Through human-centered design and participatory research, 夕照闻 (xī zhào wén)—which translates poetically to “listening to the setting sun”—addresses the challenges faced by elderly Chinese immigrants, including cultural dissonance, language barriers, and social isolation. After moving to the U.S. with the hope of spending more time with their families, many elders find themselves feeling lonely and left behind.
“As a child growing up in China, I shared my home with my grandmother, a woman whose life embodied resilience and tradition. Her stories, filled with the richness of our culture, and her care for family traditions made a lasting impression on me. She wove a sense of belonging into the fabric of our daily lives, teaching me the importance of heritage and shared connections.”










Yifan’s work responds to this growing gap by designing digital and tactile experiences that center the voices and needs of older adults. Through a suite of speculative and practical projects, the projects in this thesis explore how design can strengthen intergenerational bonds, preserve cultural memory, and offer elders new ways to participate in community life—on their own terms.
Joyber
Joyber is a bilingual mobile app that helps elderly Chinese immigrants discover nearby events and culturally relevant group activities, empowering them to reconnect with their communities. Many of the elders Yifan interviewed expressed a desire not just for contact, but for participation. Joyber answers that need with an intuitive, senior-friendly interface that supports both local and virtual gatherings—from dance classes to cultural talks—tailored to the user’s language preferences and interests.
“More than just messages—they want participation.”
With large, readable buttons, voice-friendly UI, and a calendar of local events in Chinese, the app encourages users to explore group activities, join local tea chats, and meet others in the community.

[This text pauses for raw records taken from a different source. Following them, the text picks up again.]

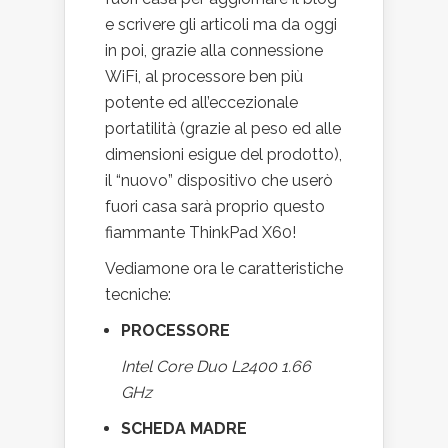
e scrivere gli articoli ma da oggi
in poi, grazie alla connessione
WiFi, al processore ben più
potente ed all’eccezionale
portatilità (grazie al peso ed alle
dimensioni esigue del prodotto),
il “nuovo” dispositivo che userò
fuori casa sarà proprio questo
fiammante ThinkPad X60!
Vediamone ora le caratteristiche
tecniche:
PROCESSORE
Intel Core Duo L2400 1.66
GHz
SCHEDA MADRE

By making cultural discovery accessible and personalized, Joyber shifts the narrative from dependence to agency. “This isn’t just a social platform,” Yifan explains. “It turns smartphones into tools for reclaiming social rhythm and joy—one activity at a time.”
Spoonion
Spoonion is a pair of handcrafted wooden spoons created for long-distance family members—especially elderly parents and their adult children. Neither functional, interactive, or tech-enhanced, Spooning was designed to “preserve emotional connections through food by carrying memory measures of seasoning across generations.” Inspired by families separated by distance, this symbolic object allows loved ones to recreate shared dishes with precision and sentiment. Each spoon is calibrated to hold specific flavor memories—like the exact amount of spice in a mother’s soup or a grandfather’s dumplings—transforming cooking into a sensory act of remembrance.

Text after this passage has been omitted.